Three Hiring Mistakes Hurting Your Business
The best type of hires are those that will do what it takes to get the job done
A company's prospects are largely tied to its employees. The products and services matter, of course, but it's the people who determine the customer experience and are the ones that get things done. As a result, hiring the right people is vitally important, but many companies make significant mistakes in the hiring process. Here are some of the most impactful ones:
The "Google Effect'
Let's say an employer is looking for an IT manager or a marketing guru and they come across an applicant that previously worked at Google (or a similar big tech firm). It's natural for that person to stand out and perhaps immediately go to the top of the pile.
While working at Google is an accomplishment, that person shouldn't then be considered an automatic hire for the rest of their career. Hiring managers should remember that jobs are about more than just cognitive ability. Someone with a "Google-level" intellect might be proficient at some aspects of the job, but what if they rub people the wrong way? And many industries are different than the tech sector with varying demands and expectations. The skills required for someone to work at Google don't necessarily translate to another industry. This isn't to say that past experience and qualifications do not matter. They do, but it must be part of a broader picture of the applicant's demeanor and other characteristics.
Moving Too Fast
Often the biggest mistake firms make with new hires is by moving too fast. Perhaps the company needs 10 new call center employees due to a product expansion and an expected increase in customer demand. The call center manager puts pressure on HR to conduct a quick interview process that skips some of the regular procedures. The problem comes when five or six of the hires aren't capable, and the company lets them stick around for 90 days to see if they can train them into proficiency. Most of them have to be let go after three months, and then HR is scrambling to find replacements. The cycle then repeats.
Companies should exercise as much discipline during the hiring process in order to find quality long-term applicants. Everyone makes bad decisions when their back is against the wall, so take the time to carefully review each applicant's work history and their overall personality. Look at the applicant's school program, their GPA, along with their work history. Do they have a pattern of hard work? Are they smart but maybe won't be willing to put in the long hours? Refine your hiring process over time, but keep it consistent and avoid cutting corners.
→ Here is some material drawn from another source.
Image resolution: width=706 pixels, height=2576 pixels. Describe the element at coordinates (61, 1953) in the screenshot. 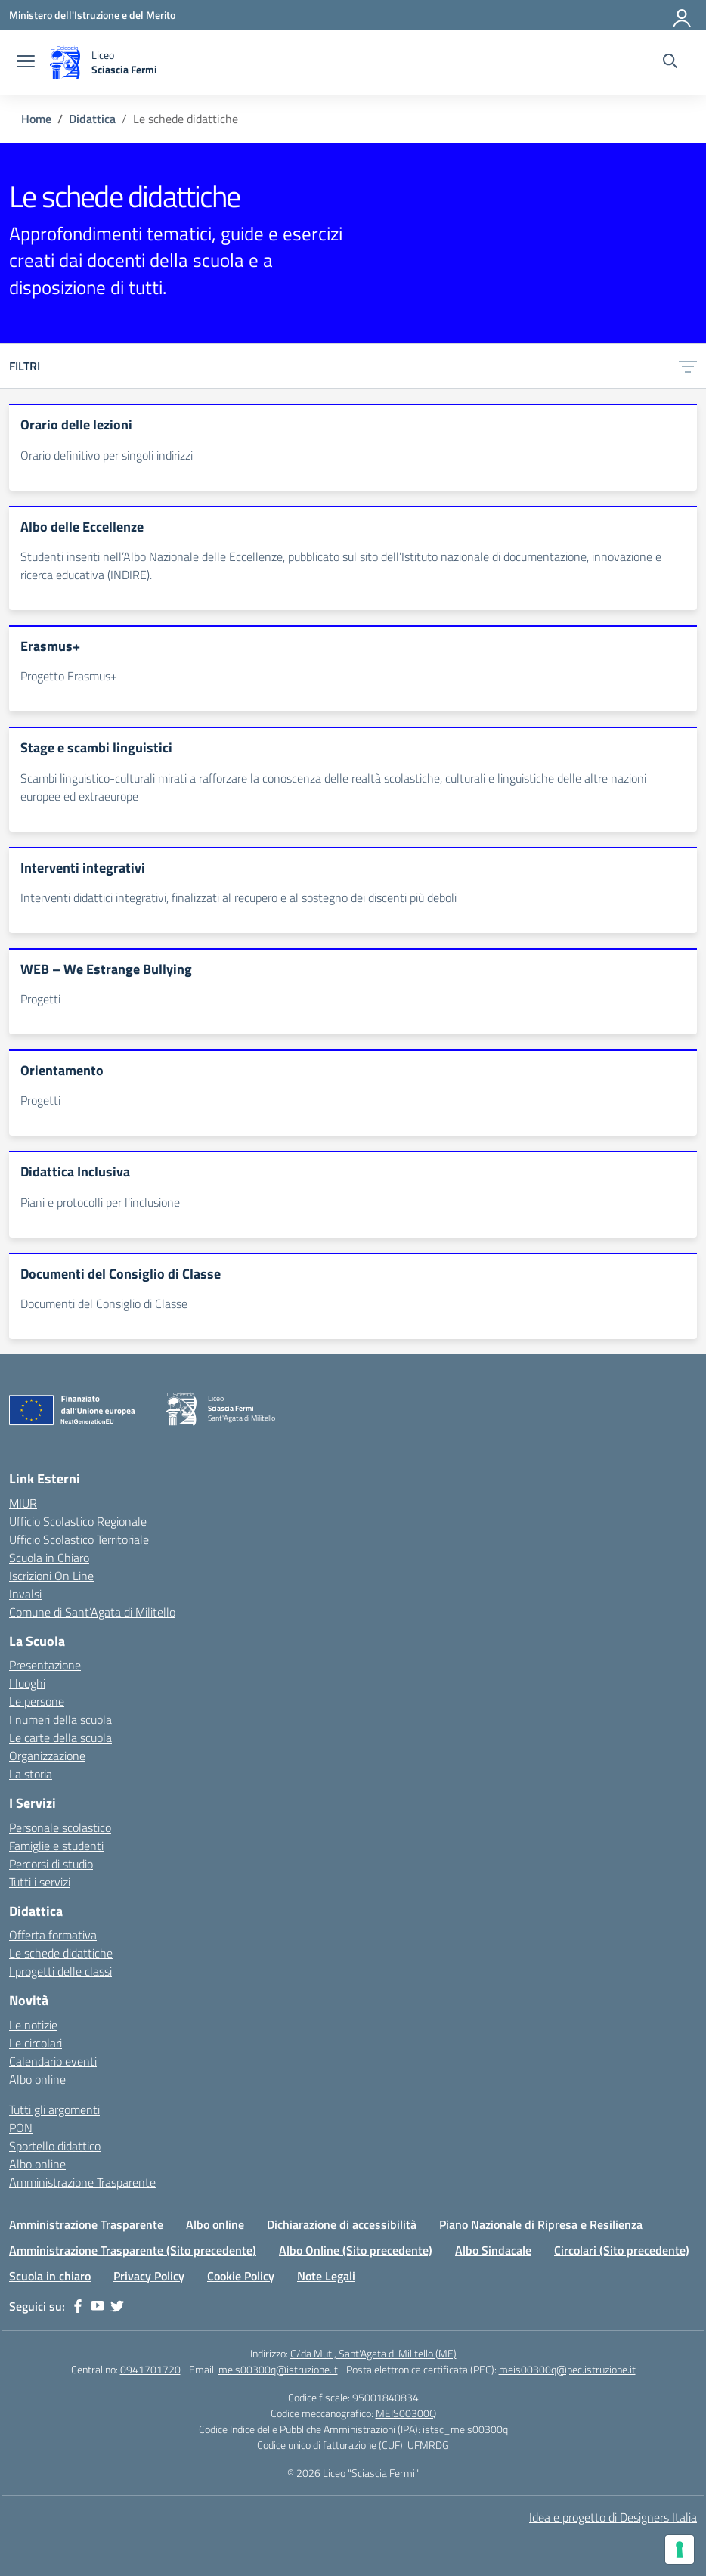 I see `Le schede didattiche` at that location.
Taking your time in the process is a little challenging in today's robust economy where quality applicants might have multiple offers. However, you need to stay on course and go through the process while presenting your company as an attractive place to work to help hold the applicant's interest.
Job Descriptions and Culture are Overrated
A frequent directive for hiring new people is to "clearly define the job description", meaning the job description should be explicitly detailed so the applicant understands what is entailed, and ideally unqualified people will not apply for the job. You of course need a job description, but shouldn't get stuck on such a rigid approach.
The best type of hires are those that will do what it takes to get the job done. If you're a business owner, you don't want "not in the job description" type people. So, hiring managers need to consider if an applicant will understand that business and roles can change fast. Will this hire adapt quickly? Do they have a varied background that might be an asset for a dynamic role?
Another issue with job descriptions that are too detailed is they might scare away people that don't feel like they check all the boxes. Candidates don't need to have the experience with every part of a job description. Hiring managers should find a balanced approach where they interview people with a blend of experiences. Remember that attitude and drive matter. Find employees that will get things done and help the company make money.
A surprising part of the hiring process that's also overrated is "fitting the culture". A sound corporate culture of fairness and social responsibility is great, but that doesn't mean every employee needs to bleed the company colors. If you have an employee that shows up on time and does good work, then does it really matter if they aren't too interested in what the company is doing? It can be challenging to simply find capable people that show up, do their work, and don't cause problems. At some point they might dive deeper into "the culture" but at least they're not wrecking it. Hiring managers should focus on finding the workers who will serve the clients and not cause problems. There will always be some staff members that will act as company cheerleaders—just not everyone needs to fit that mold.
Hiring quality people will also bring challenges. People in interviews are on their best behavior. They might embellish their accomplishments on their resume. Hiring managers can break through some of these challenges by sticking to their process and searching for people that simply get things done.